Based on current operating plans including duvelisib, Verastem expects to have sufficient cash, cash equivalents and short-term investments to fund its research and development programs and operations into 2018.
The tumour microenvironment encompasses various cellular populations and extracellular matrices within the tumor or cancer niche that support cancer cell survival. This includes immunosuppressive cell populations such as regulatory T cells, myeloid-derived suppressor cells, M2 tumour-associated macrophages, as well as tumour-associated fibroblasts and extracellular matrix proteins which can hamper the entry and therapeutic benefit of cytotoxic immune cells and anti-cancer drugs. In addition to targeting the proliferative and survival signalling of cancer cells, Verastem’s compounds duvelisib, defactinib, VS-4718 and VS-5584 also target the tumour microenvironment as a mechanism of action to potentially improve a patient’s response to therapy.
Duvelisib is an investigational, dual inhibitor of phosphoinositide 3-kinase (PI3K)-delta and PI3K-gamma, two enzymes that are known to help support the growth and survival of malignant B cells and T cells. PI3K signalling may lead to the proliferation of malignant B cells and is thought to play a role in the formation and maintenance of the supportive tumor microenvironment. Duvelisib is currently being evaluated in late- and mid-stage clinical trials, including DUO, a randomized, phase 3 monotherapy study in patients with relapsed/refractory chronic lymphocytic leukaemia (CLL), and DYNAMO, a single-arm, phase 2 monotherapy study in patients with refractory indolent non-Hodgkin lymphoma (iNHL) that achieved its primary endpoint of overall response rate upon topline analysis of efficacy data. Duvelisib is also being evaluated for the treatment of haematologic malignancies through investigator-sponsored studies, including T cell lymphoma.

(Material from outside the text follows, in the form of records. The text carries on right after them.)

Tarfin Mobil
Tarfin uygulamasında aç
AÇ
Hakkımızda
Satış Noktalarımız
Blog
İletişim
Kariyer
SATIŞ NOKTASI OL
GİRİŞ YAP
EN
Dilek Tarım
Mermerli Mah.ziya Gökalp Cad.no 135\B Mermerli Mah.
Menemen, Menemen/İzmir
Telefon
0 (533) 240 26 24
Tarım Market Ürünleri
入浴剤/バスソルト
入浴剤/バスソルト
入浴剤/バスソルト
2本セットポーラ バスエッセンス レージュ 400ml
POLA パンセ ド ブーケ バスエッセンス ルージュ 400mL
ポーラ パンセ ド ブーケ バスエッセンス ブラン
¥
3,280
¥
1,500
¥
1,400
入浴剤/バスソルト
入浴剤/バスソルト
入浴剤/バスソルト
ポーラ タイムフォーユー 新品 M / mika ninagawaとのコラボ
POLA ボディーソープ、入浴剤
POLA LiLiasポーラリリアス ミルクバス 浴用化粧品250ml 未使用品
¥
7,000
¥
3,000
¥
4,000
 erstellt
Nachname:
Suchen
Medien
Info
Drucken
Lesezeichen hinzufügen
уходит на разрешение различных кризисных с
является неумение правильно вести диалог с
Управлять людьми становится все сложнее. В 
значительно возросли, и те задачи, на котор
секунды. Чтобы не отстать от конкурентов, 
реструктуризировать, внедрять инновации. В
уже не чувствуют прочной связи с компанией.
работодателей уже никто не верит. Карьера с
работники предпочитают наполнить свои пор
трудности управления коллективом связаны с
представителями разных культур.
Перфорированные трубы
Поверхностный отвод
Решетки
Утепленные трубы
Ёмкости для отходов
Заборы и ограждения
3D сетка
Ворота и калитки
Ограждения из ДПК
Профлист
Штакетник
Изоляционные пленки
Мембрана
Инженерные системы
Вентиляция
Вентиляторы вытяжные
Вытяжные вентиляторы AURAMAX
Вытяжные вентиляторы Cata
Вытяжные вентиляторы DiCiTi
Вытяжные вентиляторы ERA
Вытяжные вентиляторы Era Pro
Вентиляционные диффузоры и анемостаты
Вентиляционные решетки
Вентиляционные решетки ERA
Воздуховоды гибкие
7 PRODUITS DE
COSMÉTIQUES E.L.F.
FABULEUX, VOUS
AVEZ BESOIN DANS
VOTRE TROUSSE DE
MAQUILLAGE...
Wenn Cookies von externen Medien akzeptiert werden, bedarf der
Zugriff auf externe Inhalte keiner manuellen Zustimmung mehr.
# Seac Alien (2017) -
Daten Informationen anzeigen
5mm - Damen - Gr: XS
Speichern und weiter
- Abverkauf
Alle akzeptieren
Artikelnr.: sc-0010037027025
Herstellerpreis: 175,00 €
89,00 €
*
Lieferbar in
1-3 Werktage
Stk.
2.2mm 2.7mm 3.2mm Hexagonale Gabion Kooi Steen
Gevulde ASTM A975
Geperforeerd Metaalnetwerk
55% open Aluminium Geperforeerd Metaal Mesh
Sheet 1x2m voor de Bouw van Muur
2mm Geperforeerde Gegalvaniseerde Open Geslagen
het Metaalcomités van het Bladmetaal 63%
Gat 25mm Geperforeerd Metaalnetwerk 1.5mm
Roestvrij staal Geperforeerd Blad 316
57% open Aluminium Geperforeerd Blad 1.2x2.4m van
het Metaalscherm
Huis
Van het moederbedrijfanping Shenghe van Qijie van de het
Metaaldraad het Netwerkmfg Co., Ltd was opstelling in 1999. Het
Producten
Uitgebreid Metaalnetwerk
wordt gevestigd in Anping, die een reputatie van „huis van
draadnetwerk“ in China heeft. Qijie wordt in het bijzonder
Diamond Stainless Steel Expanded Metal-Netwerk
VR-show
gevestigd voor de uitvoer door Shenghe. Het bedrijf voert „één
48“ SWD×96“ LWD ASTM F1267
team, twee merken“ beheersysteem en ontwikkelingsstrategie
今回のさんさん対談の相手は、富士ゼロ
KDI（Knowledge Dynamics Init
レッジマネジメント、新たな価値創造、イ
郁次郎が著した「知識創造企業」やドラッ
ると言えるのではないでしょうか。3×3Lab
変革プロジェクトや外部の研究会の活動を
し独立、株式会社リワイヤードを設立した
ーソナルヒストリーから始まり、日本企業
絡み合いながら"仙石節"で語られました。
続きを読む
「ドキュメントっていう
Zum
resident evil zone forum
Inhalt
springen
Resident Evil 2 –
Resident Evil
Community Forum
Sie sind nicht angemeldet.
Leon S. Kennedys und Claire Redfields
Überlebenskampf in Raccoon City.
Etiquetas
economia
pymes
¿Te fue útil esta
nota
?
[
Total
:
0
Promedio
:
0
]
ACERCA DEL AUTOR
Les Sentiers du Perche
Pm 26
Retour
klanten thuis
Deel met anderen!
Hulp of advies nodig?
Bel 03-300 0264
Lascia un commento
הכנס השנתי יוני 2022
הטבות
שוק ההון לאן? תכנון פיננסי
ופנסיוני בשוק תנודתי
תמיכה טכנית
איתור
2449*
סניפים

Defactinib (VS-6063) is an investigational inhibitor of Focal Adhesion Kinase (FAK), a non-receptor tyrosine kinase encoded by the PTK-2 gene that mediates oncogenic signalling in response to cellular adhesion and growth factors. Based on the multi-faceted roles of FAK, defactinib is used to treat cancer through modulation of the tumour microenvironment, enhancement of anti-tumour immunity, and reduction of cancer stem cells. Defactinib is currently being evaluated in three separate clinical collaborations in combination with immunotherapeutic agents for the treatment of several different cancer types including pancreatic, ovarian, non-small cell lung cancer, and mesothelioma. These studies are combination clinical trials with pembrolizumab and avelumab from Merck & Co. and Pfizer/Merck KGaA, respectively.